The High Cost of a Quick Buck
It’s old news that the cost of healthcare is too high. While the reasons for America’s higher costs are complicated, it gets even more complicated when companies use a business strategy structured to capitalize on an already economically fragile industry. Although measuring the cost per patient is a metric that we have come to accept, the private equity boom and collapse show how this metric is ill-equipped to analyze the true impact of the practice.
Private equity firms typically invest in companies to grow them swiftly and sell them for a profit, usually within five to seven years. While this strategy works well in industries like manufacturing, it raises questions when the “product” is patient care. The profits generated from this equity flip are siphoned from the local community to maximize investors' returns.
This practice worsens healthcare costs by placing additional margin expectations on an already anemic economy. It also takes clinical decision-making away from the very people best equipped to do it – frontline clinicians who know better than anyone how to deliver quality patient care.

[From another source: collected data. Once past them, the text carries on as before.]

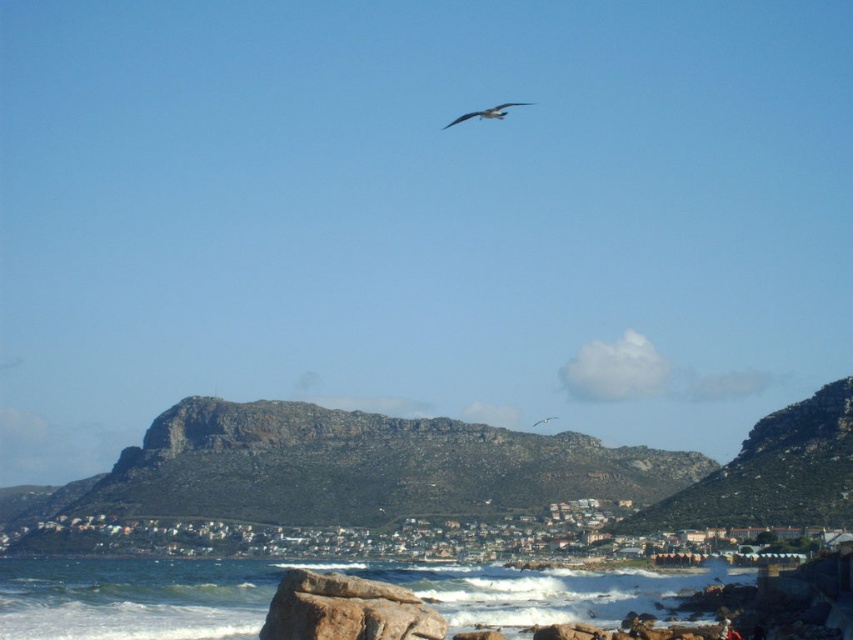 Between point (213, 612) and point (490, 109), which one is positioned in front?

Positioned in front is point (213, 612).

Between point (537, 608) and point (503, 109), which one is positioned in front?

Point (537, 608) is more forward.

The width and height of the screenshot is (853, 640). In order to click on clear water at lower center in this screenshot , I will do `click(317, 570)`.

Does point (358, 580) come farther from viewer compared to point (497, 112)?

That is False.

Is the position of brown rough rock at lower center less distant than that of white feathered bird at upper center?

Yes, it is.

Which is behind, point (422, 621) or point (497, 115)?

The point (497, 115) is more distant.

You are a GUI agent. You are given a task and a screenshot of the screen. Output one action in this format:
    pyautogui.click(x=<x>, y=<y>)
    Task: Click on the brown rough rock at lower center
    This screenshot has height=640, width=853.
    Given the screenshot: What is the action you would take?
    pyautogui.click(x=346, y=609)

In the scene shown: Can you confirm if clear water at lower center is smaller than brown rough rock at lower center?

Incorrect, clear water at lower center is not smaller in size than brown rough rock at lower center.

Which is more to the left, clear water at lower center or brown rough rock at lower center?

clear water at lower center

Where is `clear water at lower center`? Image resolution: width=853 pixels, height=640 pixels. clear water at lower center is located at coordinates (317, 570). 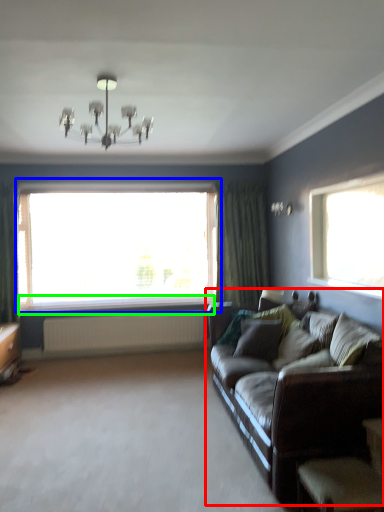 Question: Estimate the real-world distances between objects in this image. Which object is closer to studio couch (highlighted by a red box), window (highlighted by a blue box) or window sill (highlighted by a green box)?

Choices:
 (A) window
 (B) window sill

Answer: (A) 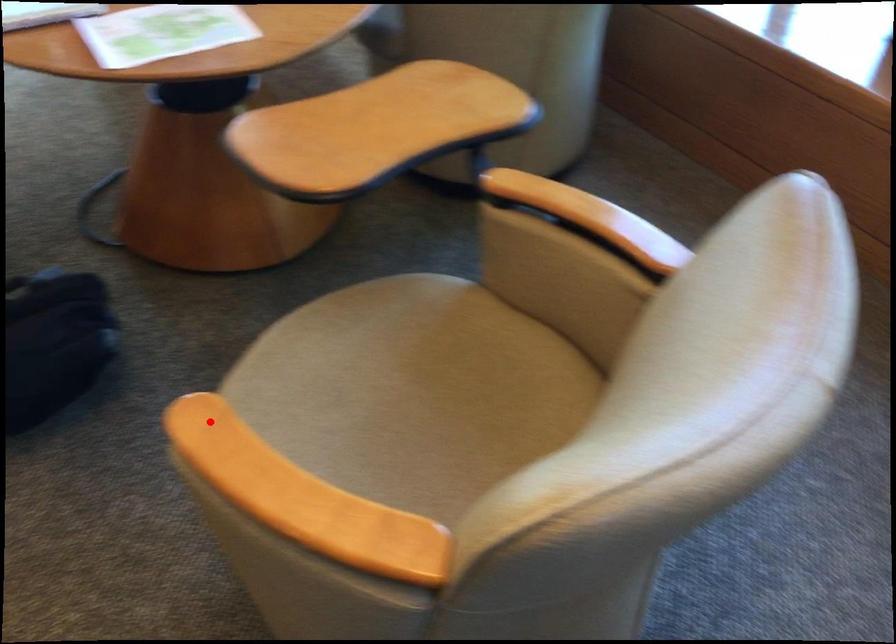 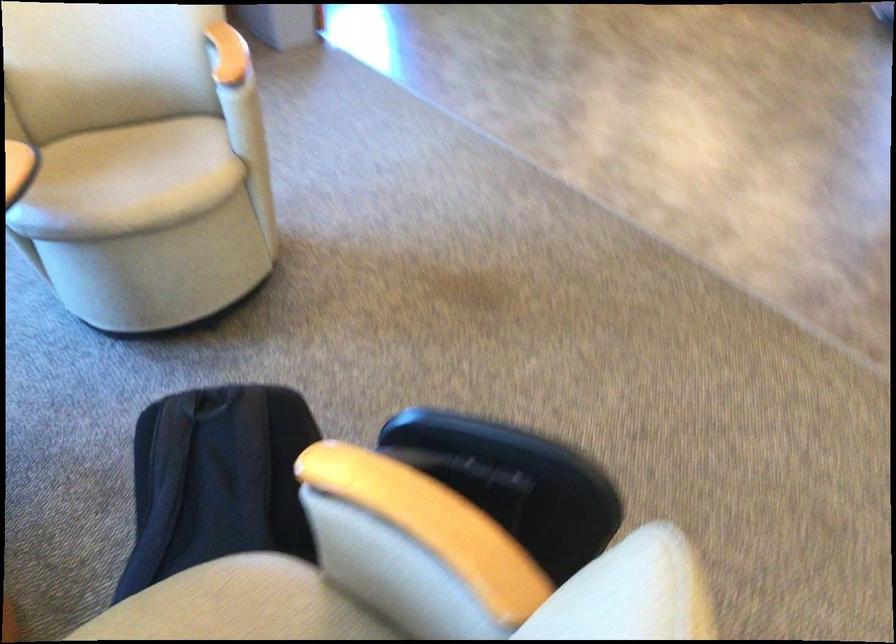 Question: I am providing you with two images of the same scene from different viewpoints. Given a red point in image1, look at the same physical point in image2. Is it:

Choices:
 (A) Closer to the viewpoint
 (B) Farther from the viewpoint

Answer: (B) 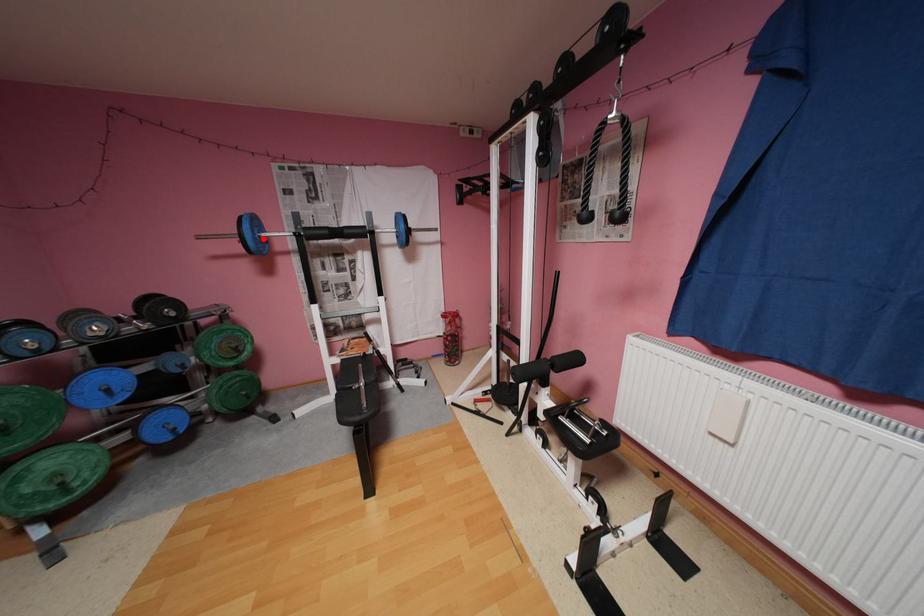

In recent years, private equity has been on a healthcare-buying spree, acquiring hospitals, nursing homes, physician groups, and even hospices. Supporters argue that private equity investments cut costs and enhance quality through economies of scale.

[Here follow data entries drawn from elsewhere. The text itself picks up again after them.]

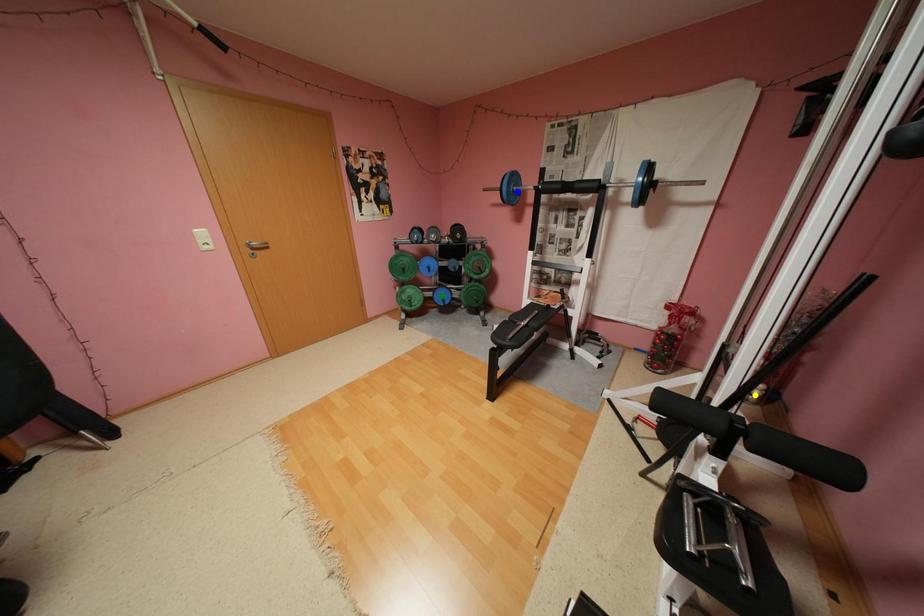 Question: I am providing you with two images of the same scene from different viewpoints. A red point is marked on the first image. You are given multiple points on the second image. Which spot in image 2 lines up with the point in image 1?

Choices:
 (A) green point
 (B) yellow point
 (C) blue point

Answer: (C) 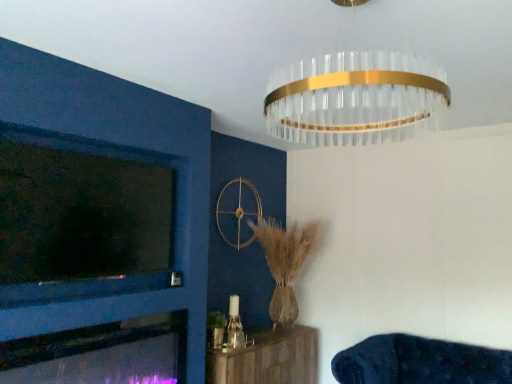 Question: Is dark blue plush couch at lower right, marked as the 2th furniture in a left-to-right arrangement, directly adjacent to wooden shelf at lower center, which ranks as the 1th furniture in left-to-right order?

Choices:
 (A) yes
 (B) no

Answer: (B)

Question: Is dark blue plush couch at lower right, which ranks as the 1th furniture in right-to-left order, aimed at wooden shelf at lower center, placed as the 2th furniture when sorted from right to left?

Choices:
 (A) yes
 (B) no

Answer: (B)

Question: Is dark blue plush couch at lower right, which ranks as the 1th furniture in right-to-left order, to the right of wooden shelf at lower center, placed as the 2th furniture when sorted from right to left, from the viewer's perspective?

Choices:
 (A) no
 (B) yes

Answer: (B)

Question: Considering the relative sizes of dark blue plush couch at lower right, which ranks as the 1th furniture in right-to-left order, and wooden shelf at lower center, which ranks as the 1th furniture in left-to-right order, in the image provided, is dark blue plush couch at lower right, which ranks as the 1th furniture in right-to-left order, thinner than wooden shelf at lower center, which ranks as the 1th furniture in left-to-right order,?

Choices:
 (A) yes
 (B) no

Answer: (B)

Question: Can you confirm if dark blue plush couch at lower right, marked as the 2th furniture in a left-to-right arrangement, is bigger than wooden shelf at lower center, placed as the 2th furniture when sorted from right to left?

Choices:
 (A) no
 (B) yes

Answer: (B)

Question: From a real-world perspective, is dark blue plush couch at lower right, which ranks as the 1th furniture in right-to-left order, positioned over wooden shelf at lower center, placed as the 2th furniture when sorted from right to left, based on gravity?

Choices:
 (A) yes
 (B) no

Answer: (A)

Question: Is wooden shelf at lower center, placed as the 2th furniture when sorted from right to left, further to the viewer compared to clear glass chandelier at upper center?

Choices:
 (A) yes
 (B) no

Answer: (A)

Question: Is the depth of wooden shelf at lower center, placed as the 2th furniture when sorted from right to left, less than that of clear glass chandelier at upper center?

Choices:
 (A) yes
 (B) no

Answer: (B)

Question: From the image's perspective, does wooden shelf at lower center, which ranks as the 1th furniture in left-to-right order, appear lower than clear glass chandelier at upper center?

Choices:
 (A) no
 (B) yes

Answer: (B)

Question: Does wooden shelf at lower center, which ranks as the 1th furniture in left-to-right order, have a greater width compared to clear glass chandelier at upper center?

Choices:
 (A) yes
 (B) no

Answer: (B)

Question: Is wooden shelf at lower center, which ranks as the 1th furniture in left-to-right order, directly adjacent to clear glass chandelier at upper center?

Choices:
 (A) yes
 (B) no

Answer: (B)

Question: From a real-world perspective, is wooden shelf at lower center, placed as the 2th furniture when sorted from right to left, physically above clear glass chandelier at upper center?

Choices:
 (A) no
 (B) yes

Answer: (A)

Question: Would you consider clear glass chandelier at upper center to be distant from matte glass fireplace at lower left?

Choices:
 (A) no
 (B) yes

Answer: (B)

However, these claims are increasingly being questioned, considering growing research suggesting otherwise. A 2023 study published in the BMJ found that private equity investments actually increased costs for payers and patients (in some cases by as much as 32 percent) while having a mixed or even negative impact on quality.
Moreover, many private equity firms achieve their ROI not through innovation or efficiency but by overworking front-line clinicians and nurses. These firms regularly reduce staffing and clinical resources to boost profits, leading to longer wait times, care delays, and lower quality for patients.
All of this is happening on the heels of a global pandemic, which stretched nurses and clinicians to their limits, leading to severe burnout. Current projections show that the United States will need nearly one million more nurses by 2031 — and that 80% of those positions could go unfilled. If we don’t prioritize the well-being of our providers today, who will care for our patients tomorrow?